Page-level text extractions:
-- Opening Marker --

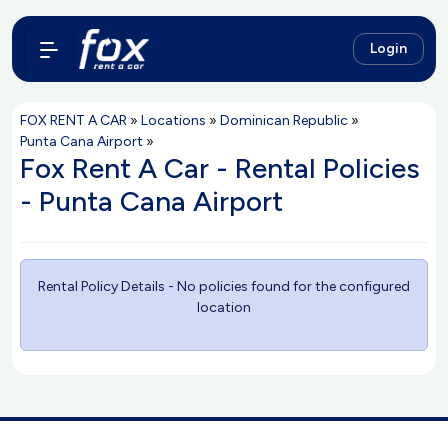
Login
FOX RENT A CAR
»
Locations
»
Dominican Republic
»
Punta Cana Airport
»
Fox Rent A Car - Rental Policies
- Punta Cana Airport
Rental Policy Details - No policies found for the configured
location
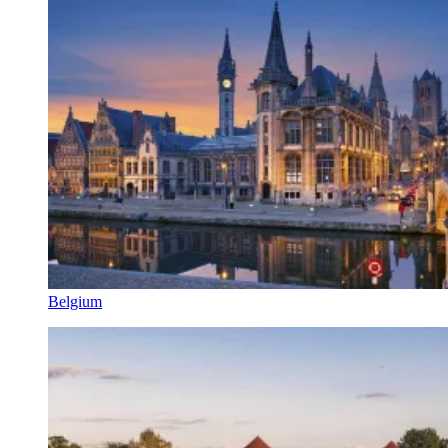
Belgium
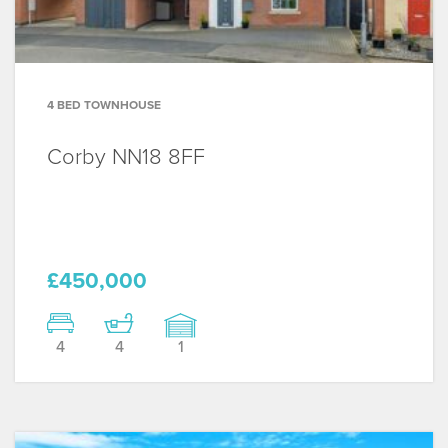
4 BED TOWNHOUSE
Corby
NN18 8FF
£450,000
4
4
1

-- Closing Marker --
-- Opening Marker --

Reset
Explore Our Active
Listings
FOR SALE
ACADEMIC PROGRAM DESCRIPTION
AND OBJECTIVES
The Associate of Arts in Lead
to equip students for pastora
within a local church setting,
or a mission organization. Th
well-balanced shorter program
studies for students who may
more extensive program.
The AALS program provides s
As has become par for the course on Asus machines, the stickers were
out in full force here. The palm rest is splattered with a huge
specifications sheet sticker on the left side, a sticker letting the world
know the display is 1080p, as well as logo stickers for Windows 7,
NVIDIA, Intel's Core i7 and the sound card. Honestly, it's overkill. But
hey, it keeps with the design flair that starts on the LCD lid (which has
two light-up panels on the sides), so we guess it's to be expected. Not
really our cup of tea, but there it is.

-- Closing Marker --
-- Opening Marker --

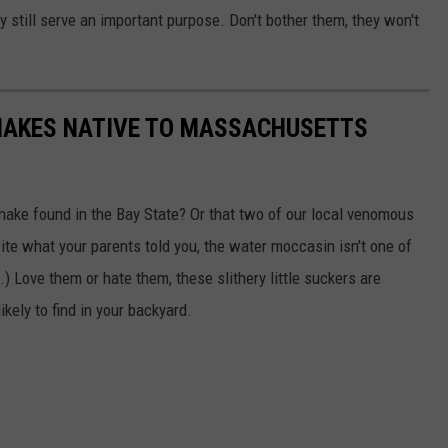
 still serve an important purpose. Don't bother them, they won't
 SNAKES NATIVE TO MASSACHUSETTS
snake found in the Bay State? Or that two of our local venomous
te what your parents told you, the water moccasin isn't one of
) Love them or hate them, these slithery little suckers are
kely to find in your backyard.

-- Closing Marker --

:: PROBLEM ::
Search the data for the string "Airport" and copy each line where it appears.

:: ANSWER BOX ::
Punta Cana Airport
- Punta Cana Airport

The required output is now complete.